======== Dataset records

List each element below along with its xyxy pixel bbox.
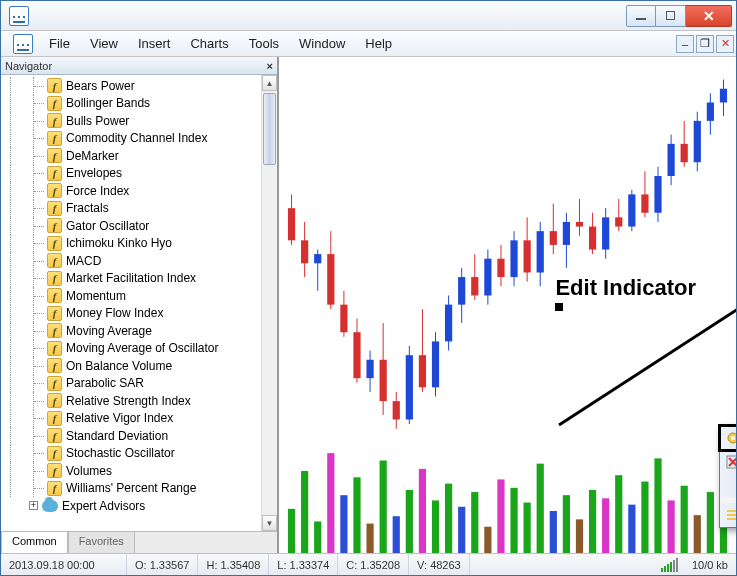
titlebar[interactable]: ✕ — [1, 1, 736, 31]
svg-rect-112 — [727, 518, 737, 520]
scroll-down-icon[interactable]: ▼ — [262, 515, 277, 531]
menu-window[interactable]: Window — [289, 33, 355, 54]
menu-insert[interactable]: Insert — [128, 33, 181, 54]
menu-tools[interactable]: Tools — [239, 33, 289, 54]
svg-rect-29 — [471, 277, 478, 295]
svg-rect-57 — [654, 176, 661, 213]
status-datetime: 2013.09.18 00:00 — [1, 554, 127, 575]
menu-item-indicators-list[interactable]: Indicators List Ctrl+I — [720, 503, 736, 527]
menu-help[interactable]: Help — [355, 33, 402, 54]
tree-item-indicator[interactable]: fRelative Strength Index — [1, 392, 261, 410]
svg-rect-45 — [576, 222, 583, 227]
svg-rect-78 — [419, 469, 426, 553]
svg-rect-90 — [576, 519, 583, 553]
svg-rect-81 — [458, 507, 465, 553]
chart-area[interactable]: Edit Indicator BW MFI properties... Dele… — [279, 57, 736, 553]
svg-rect-67 — [720, 89, 727, 103]
tree-item-indicator[interactable]: fOn Balance Volume — [1, 357, 261, 375]
navigator-header[interactable]: Navigator × — [1, 57, 277, 75]
scroll-thumb[interactable] — [263, 93, 276, 165]
tree-item-indicator[interactable]: fMomentum — [1, 287, 261, 305]
menu-file[interactable]: File — [39, 33, 80, 54]
navigator-tree[interactable]: ▲ ▼ fBears PowerfBollinger BandsfBulls P… — [1, 75, 277, 531]
svg-rect-100 — [707, 492, 714, 553]
tree-item-indicator[interactable]: fBulls Power — [1, 112, 261, 130]
scroll-up-icon[interactable]: ▲ — [262, 75, 277, 91]
tree-item-indicator[interactable]: fMoving Average — [1, 322, 261, 340]
tree-item-indicator[interactable]: fBears Power — [1, 77, 261, 95]
mdi-close-button[interactable]: ✕ — [716, 35, 734, 53]
tree-item-indicator[interactable]: fStochastic Oscillator — [1, 445, 261, 463]
scrollbar[interactable]: ▲ ▼ — [261, 75, 277, 531]
svg-rect-85 — [510, 488, 517, 553]
menubar: File View Insert Charts Tools Window Hel… — [1, 31, 736, 57]
tree-item-indicator[interactable]: fRelative Vigor Index — [1, 410, 261, 428]
status-net: 10/0 kb — [684, 554, 736, 575]
tree-item-indicator[interactable]: fIchimoku Kinko Hyo — [1, 235, 261, 253]
function-icon: f — [47, 218, 62, 233]
function-icon: f — [47, 288, 62, 303]
svg-rect-25 — [445, 305, 452, 342]
expand-icon[interactable]: + — [29, 501, 38, 510]
tree-item-label: Fractals — [66, 201, 109, 215]
tree-item-label: Envelopes — [66, 166, 122, 180]
svg-rect-51 — [615, 217, 622, 226]
svg-rect-53 — [628, 194, 635, 226]
status-open: O: 1.33567 — [127, 554, 198, 575]
tree-item-indicator[interactable]: fVolumes — [1, 462, 261, 480]
svg-rect-98 — [681, 486, 688, 553]
gear-icon — [725, 430, 737, 446]
svg-rect-70 — [314, 521, 321, 553]
tree-item-label: Gator Oscillator — [66, 219, 149, 233]
svg-rect-49 — [602, 217, 609, 249]
tree-item-indicator[interactable]: fForce Index — [1, 182, 261, 200]
tree-item-indicator[interactable]: fCommodity Channel Index — [1, 130, 261, 148]
tree-item-expert-advisors[interactable]: +Expert Advisors — [1, 497, 261, 514]
svg-rect-13 — [366, 360, 373, 378]
function-icon: f — [47, 306, 62, 321]
tree-item-indicator[interactable]: fMarket Facilitation Index — [1, 270, 261, 288]
svg-rect-41 — [550, 231, 557, 245]
tree-item-indicator[interactable]: fMoney Flow Index — [1, 305, 261, 323]
tree-item-label: Standard Deviation — [66, 429, 168, 443]
function-icon: f — [47, 323, 62, 338]
tree-item-indicator[interactable]: fEnvelopes — [1, 165, 261, 183]
tree-item-label: Force Index — [66, 184, 129, 198]
function-icon: f — [47, 411, 62, 426]
function-icon: f — [47, 131, 62, 146]
tree-item-indicator[interactable]: fWilliams' Percent Range — [1, 480, 261, 498]
tree-item-indicator[interactable]: fFractals — [1, 200, 261, 218]
svg-rect-82 — [471, 492, 478, 553]
tree-item-label: DeMarker — [66, 149, 119, 163]
menu-item-delete-indicator[interactable]: Delete Indicator — [720, 450, 736, 474]
tree-item-indicator[interactable]: fMoving Average of Oscillator — [1, 340, 261, 358]
menu-charts[interactable]: Charts — [180, 33, 238, 54]
tree-item-indicator[interactable]: fDeMarker — [1, 147, 261, 165]
svg-rect-1 — [288, 208, 295, 240]
close-button[interactable]: ✕ — [686, 5, 732, 27]
tab-common[interactable]: Common — [1, 531, 68, 553]
tree-item-indicator[interactable]: fParabolic SAR — [1, 375, 261, 393]
tree-item-indicator[interactable]: fGator Oscillator — [1, 217, 261, 235]
mdi-minimize-button[interactable]: – — [676, 35, 694, 53]
svg-rect-86 — [524, 503, 531, 553]
menu-item-properties[interactable]: BW MFI properties... — [720, 426, 736, 450]
navigator-close-icon[interactable]: × — [267, 60, 273, 72]
tree-item-indicator[interactable]: fMACD — [1, 252, 261, 270]
svg-rect-59 — [668, 144, 675, 176]
menu-view[interactable]: View — [80, 33, 128, 54]
minimize-button[interactable] — [626, 5, 656, 27]
maximize-button[interactable] — [656, 5, 686, 27]
tab-favorites[interactable]: Favorites — [68, 531, 135, 553]
tree-item-indicator[interactable]: fBollinger Bands — [1, 95, 261, 113]
candlestick-chart[interactable] — [279, 57, 736, 553]
tree-item-label: Moving Average of Oscillator — [66, 341, 219, 355]
tree-item-indicator[interactable]: fStandard Deviation — [1, 427, 261, 445]
menu-item-delete-window[interactable]: Delete Indicator Window — [720, 474, 736, 498]
mdi-restore-button[interactable]: ❐ — [696, 35, 714, 53]
function-icon: f — [47, 358, 62, 373]
tree-item-label: Williams' Percent Range — [66, 481, 196, 495]
svg-rect-65 — [707, 103, 714, 121]
svg-rect-35 — [510, 240, 517, 277]
svg-rect-7 — [327, 254, 334, 305]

================

» Work item: The expected answer is a copy of each line in the records that holds the word "function".

» Solution:
function-icon: f — [47, 218, 62, 233]
function-icon: f — [47, 288, 62, 303]
function-icon: f — [47, 306, 62, 321]
function-icon: f — [47, 323, 62, 338]
function-icon: f — [47, 411, 62, 426]
function-icon: f — [47, 131, 62, 146]
function-icon: f — [47, 358, 62, 373]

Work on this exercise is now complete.